I am doing a personal text mining project with a data mining tool in which I can use python code.
I have several pdf documents in French from which I extract all the text, you can see my code below :
import dataiku
import pandas as pd, numpy as np
from dataiku import pandasutils as pdu
import fitz
# Recipe input
folder = dataiku.Folder("pdfdocuments") # the folder name
paths = folder.list_paths_in_partition()# list all the pdf documents
# Core recipe
df = pd.DataFrame(columns=['path', 'text'])

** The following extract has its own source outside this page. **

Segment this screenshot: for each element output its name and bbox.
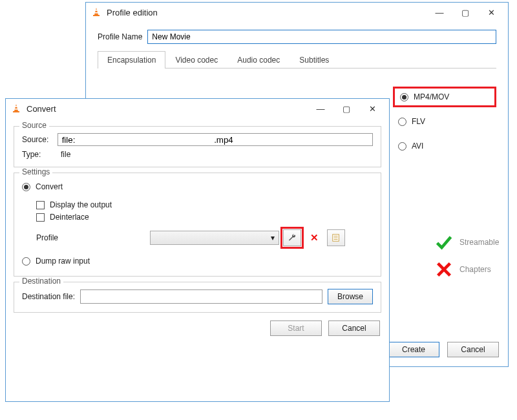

for i,j in enumerate(paths):
with folder.get_download_stream(j[1:]) as stream: #get the pdf document in memory data
data = stream.read() #read the memory data
doc = fitz.open("pdf", data) #open doc in pdf
data=""
for page in doc:
data+=page.getText()
df.loc[i] = [j[1:], data]
# Recipe output
output = dataiku.Dataset("extractedTexts")
output.write_with_schema(df)
The problem is that since I am extracting all the text contained in the pdf, I also have the header and footer text. On one document, I can use regex to clean it up in the tool. But when I have several pdf documents with different styles so it becomes difficult to clean that up with regex only...
So I am looking for a way to remove the header and footer when I extract all the text from the pdf documents.